23. CAPTIONS. All captions used in this Pledge Agreement are for
convenience only and shall not affect the construction of this Pledge
Agreement.
24. MODIFICATIONS. No modification or amendment of this Pledge Agreement
shall be effective unless in writing and signed by the parties sought to be
charged or bound hereby.
25. PLEDGOR'S THIRD PARTY WAIVERS.
(a) RIGHTS OF SECURED PARTY. Pledgor authorizes Secured Party or
any Lender to perform any or all of the following acts at any time in its
sole discretion, all without notice to Pledgor, without affecting Pledgor's
obligations under this Pledge Agreement or any other Loan Documents and
without affecting the Liens and encumbrances against the Collateral in favor
of Secured Party:
(i) Secured Party or any Lender may alter any terms of the
Obligations or any part thereof, including renewing, compromising,
extending or accelerating, or otherwise changing the time for payment of,
or increasing or decreasing the rate of interest on, the Obligations or
any part thereof.
(ii) Secured Party or any Lender may take and hold security for
the Obligations, accept additional or substituted security, and
subordinate,
13
exchange, enforce, waive, release, compromise, fail to perfect and sell or
otherwise dispose of any such security.
(iii) Secured Party or any Lender may direct the order and manner
of any sale of all or any part of any security now or later to be held for
the Obligations, and Secured Party or any Lender may also bid at any such
sale.
(iv) Secured Party or any Lender may apply any payments or
recoveries from Company, Pledgor, any Guaranty or any other source, and any
proceeds of any security, to the obligations under the Loan Documents and
the Obligations hereunder in such manner, order and priority as Secured
Party or such Lender may elect.
(v) Secured Party or any Lender may release any Guarantor of
its liability for the Obligations or any part thereof and the Acquisition
Sub of its liability under the Acquisition Sub Credit Agreement or the Loan
Documents or any part thereof.
(vi) Secured Party or any Lender may substitute, add or
release any one or more guarantors or endorsers.
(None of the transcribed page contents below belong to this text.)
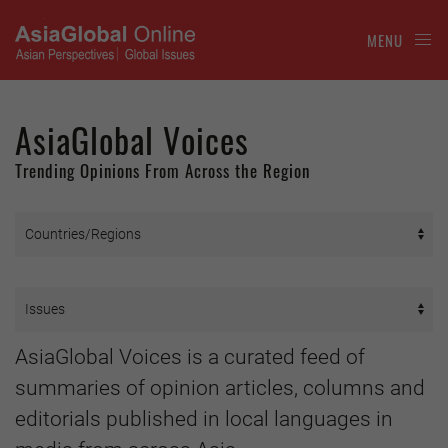
MENU
AsiaGlobal Voices
Trending Opinions From Across the Region
AsiaGlobal Voices is a curated feed of
summaries of opinion articles, columns and
editorials published in local languages in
(vii) In addition to the Obligations, Secured Party or any
Lender may extend other credit to the Acquisition Sub or any Guarantor, and
may take and hold security for the credit so extended, all without affecting
Pledgor's liability hereunder and without affecting the liens and
encumbrances against the Collateral hereunder.
(b) ABSOLUTE OBLIGATIONS. Pledgor expressly agrees that until all
Obligations are paid and performed in full and each and every term, covenant
and condition of this Pledge Agreement to which Pledgor is a party is fully
performed, Pledgor shall not be released of its obligations, waivers and
agreements set forth herein nor shall the validity, enforceability or
priority of the liens and encumbrances against the Collateral in favor of
Secured Party be affected in any manner by or because of:
(i) Any act or event which might otherwise discharge, reduce,
limit or modify Pledgor's obligations hereunder or the liens and
encumbrances against the Collateral in favor of Secured Party;
(ii) Any waiver, extension, modification, forbearance, delay
or other act or omission of Secured Party or any Lender or any failure to
proceed promptly or otherwise as against the Acquisition Sub, any Guarantor,
Pledgor or any other Person or any security;
(iii) Any action, omission or circumstance which might increase
the likelihood that Secured Party or any Lender might enforce the rights
granted
14
under this Pledge Agreement or which might affect the rights or remedies of
Pledgor as against the Acquisition Sub or any Guarantor; or
(iv) Any dealings occurring at any time between the
Acquisition Sub or any Guarantor and Secured Party or any Lender, whether
relating to the Obligations or otherwise.
Pledgor hereby expressly waives and surrenders any defense to the
performance of the obligations under this Pledge Agreement or to the
enforcement of the liens and encumbrances against the Collateral in favor of
Secured Party based upon any of the foregoing acts, omissions, agreements,
waivers or matters described in this subsection. It is the purpose and intent
of this Pledge Agreement that the obligations of Pledgor under this Pledge
Agreement shall be absolute and unconditional under any and all circumstances.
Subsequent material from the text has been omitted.